The electrode used in this experiment was ER410, martensitic stainless steel. The chemical composition of the wire is presented in

Table 1. Chemical composition of ER410 martensitic stainless steel.

Element	Ni	Cr	Si	Mn	C	P	S	Cu	Mo
Wt. %	0.1	12.5	0.39	0.45	0.11	0.01	0.01	0.14	0.03

.

1.2. Methods

The experiments were performed with the WAAM system developed at Oak Ridge National Laboratory. The system configuration has been presented in more detail elsewhere (Silwal et al., 2020). A ternary blend of He-Ar-CO₂ (90-7.5-2.5%) and a binary blend of Ar-CO₂ (90–10%) were used as shielding gases while fabricating two-bead walls made of martensitic stainless steel. The Ar-CO₂ binary blend was mixed in-house using a variable ratio gas blender, designed to create a blend of welding shielding gases, while the ternary blend was a pre-mixed, industrial-grade blend of He-Ar-CO₂. The flow rate of the shielding gas was 18.8 L/min. Touch sensing and commercially available through arc seam tracking (TAST) sensors were used in the custom-built G-code robotic tool path generator in order to maintain the same standoff distance.

The dimensions of the base plate were 152 × 304 × 6 mm, and the diameter of the wire was 0.9 mm. The wall geometry CAD model had dimensions of 150 × 250 × 10 mm, which was sliced to generate 41 layers. Each layer consisted of two continuous weld beads with a center-to-center distance of 3.2 mm. The tool path was reversed for each alternating layer. The wire feed speed (~5.7 m/min) and travel speed (~6.7 mm/sec) were set to identical values for both shielding gases. The torch angle was set to 90° and the contact tip-to-work distance was set at 12 mm. The surface tension transfer (STT^®) waveform control technology was used for both cases. Two wall geometries were printed, each time using one of the two blends. The arc profile was measured with a Phantom VEO-E-310 L high-speed camera with a 105 mm F2.8 Micro Nikon 2160 lens, and a bandpass filter, a neutral density filter, and an ultraviolet filter. The wall structures were scanned with a three-dimensional geometry scanner and compared with the original CAD geometry.

2. Results and Discussion

2.1. Arc Characteristics

The droplet cycle (initiation to the detachment) for the binary and ternary blend is shown in Figure 2 and Figure 3. The droplet is not visible in the image due to the low intensity of the lighting used during the high-speed imaging; however, the droplet cycle can be observed as the metal transfer is typical to the surface tension transfer or short-circuit transfer. The period of each droplet cycle was 21.4 ms for the ternary blend and 33 ms on average for the binary blend.

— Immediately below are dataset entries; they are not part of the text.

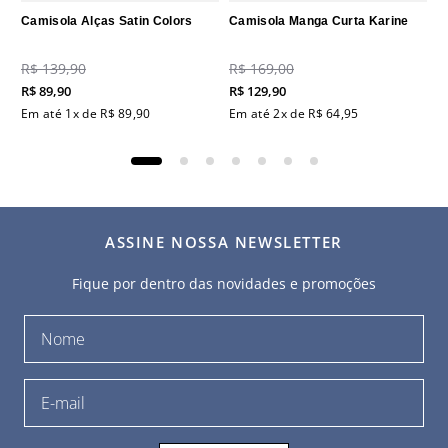
Camisola Alças Satin Colors
Camisola Manga Curta Karine
R$
139
,
90
R$
169
,
00
R$
89
,
90
R$
129
,
90
Em até
1
x de
R$
89
,
90
Em até
2
x de
R$
64
,
95
ASSINE NOSSA NEWSLETTER
Fique por dentro das novidades e promoções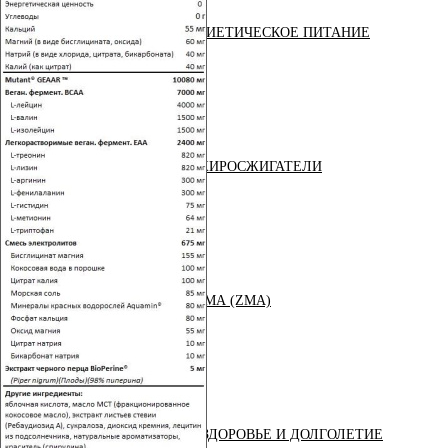
ДИЕТИЧЕСКОЕ ПИТАНИЕ
ЖИРОСЖИГАТЕЛИ
ЗМА (ZMA)
ЗДОРОВЬЕ И ДОЛГОЛЕТИЕ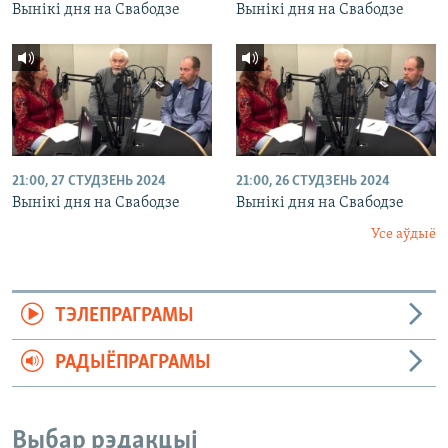
Вынікі дня на Свабодзе
Вынікі дня на Свабодзе
21:00, 27 СТУДЗЕНЬ 2024
21:00, 26 СТУДЗЕНЬ 2024
Вынікі дня на Свабодзе
Вынікі дня на Свабодзе
Усе аўдыё
ТЭЛЕПРАГРАМЫ
РАДЫЁПРАГРАМЫ
Выбар рэдакцыі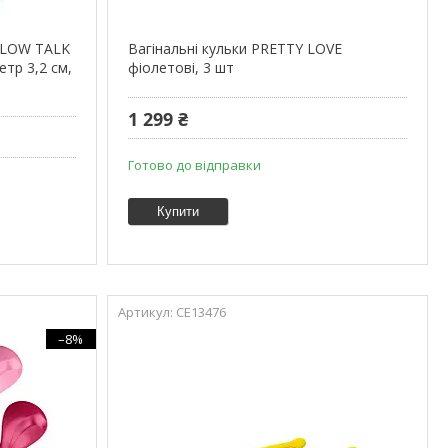
ILLOW TALK
Вагінальні кульки PRETTY LOVE
метр 3,2 см,
фіолетові, 3 шт
1 299 ₴
Готово до відправки
Купити
CE13476
–8%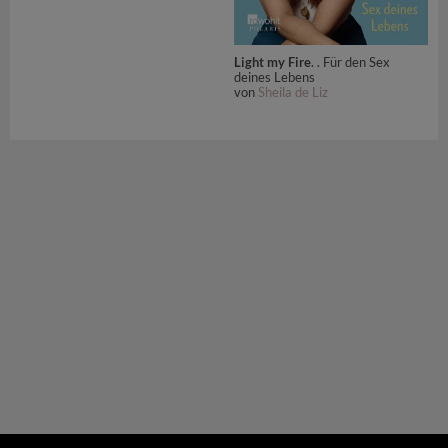
Light my Fire
. . Für den Sex
deines Lebens
von
Sheila de Liz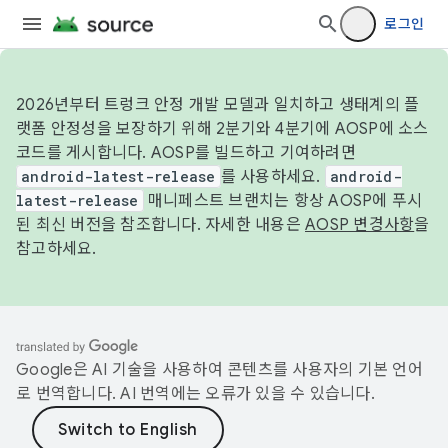
로그인
2026년부터 트렁크 안정 개발 모델과 일치하고 생태계의 플
랫폼 안정성을 보장하기 위해 2분기와 4분기에 AOSP에 소스
코드를 게시합니다. AOSP를 빌드하고 기여하려면
android-latest-release
를 사용하세요.
android-
latest-release
매니페스트 브랜치는 항상 AOSP에 푸시
된 최신 버전을 참조합니다. 자세한 내용은
AOSP 변경사항
을
참고하세요.
Google은 AI 기술을 사용하여 콘텐츠를 사용자의 기본 언어
로 번역합니다. AI 번역에는 오류가 있을 수 있습니다.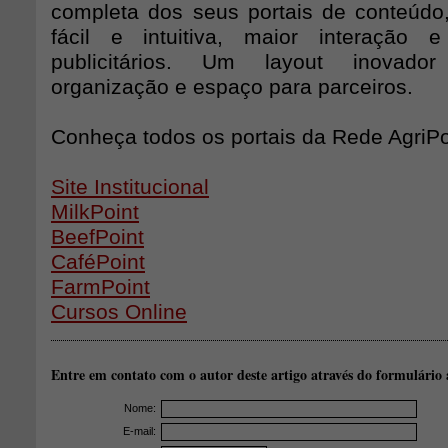
completa dos seus portais de conteúd
fácil e intuitiva, maior interação
publicitários. Um layout inovado
organização e espaço para parceiros.
Conheça todos os portais da Rede AgriPo
Site Institucional
MilkPoint
BeefPoint
CaféPoint
FarmPoint
Cursos Online
Entre em contato com o autor deste artigo através do formulário 
Nome:
E-mail: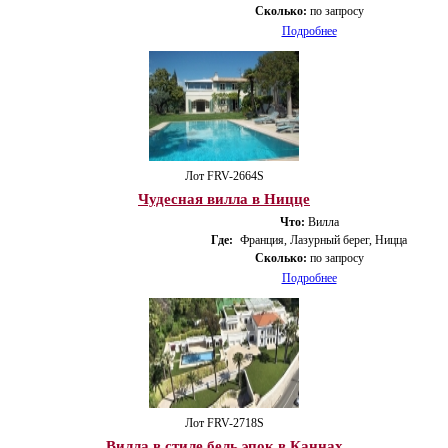
Сколько:
по запросу
Подробнее
Лот FRV-2664S
Чудесная вилла в Ницце
Что:
Вилла
Где:
Франция, Лазурный берег, Ницца
Сколько:
по запросу
Подробнее
Лот FRV-2718S
Вилла в стиле бель эпок в Каннах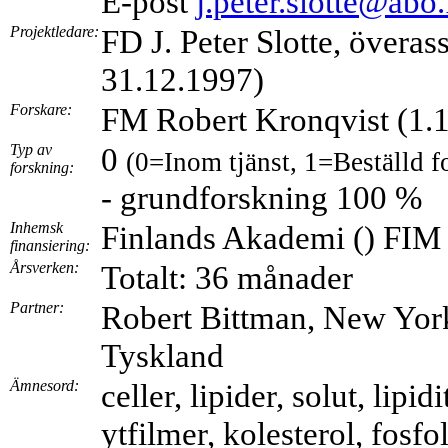
E-post
j.peter.slotte@abo.
Projektledare:
FD J. Peter Slotte, överass
31.12.1997)
Forskare:
FM Robert Kronqvist (1.
Typ av
0
(0=Inom tjänst, 1=Beställd 
forskning:
- grundforskning 100 %
Inhemsk
Finlands Akademi () FIM
finansiering:
Årsverken:
Totalt: 36 månader
Partner:
Robert Bittman, New Yor
Tyskland
Ämnesord:
celler, lipider, solut, li
ytfilmer, kolesterol, fosfo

The figures also show the non-uniformity of the arc shape. The bright region is dominated by metal vapor; references [19,20,21] have shown that there is very little difference between the net emission coefficients for the 50% Fe–50% binary mixture and 50% Fe–50% ternary mixture. Only in the fringe regions will the Fe concentration be low; in this region, the larger net emission coefficient of the binary mixture will influence the brightness of the arc. The image analysis of the bright region arc shows the average width of the arc was 11.4 mm for the binary blend and 8.2 mm for the ternary blend. Similarly, the average length of the arc was 5.9 mm for the binary blend and 3.1 mm for the ternary blend. The ternary blend arc appears to be more symmetrical than the binary blend with respect to the electrode axis.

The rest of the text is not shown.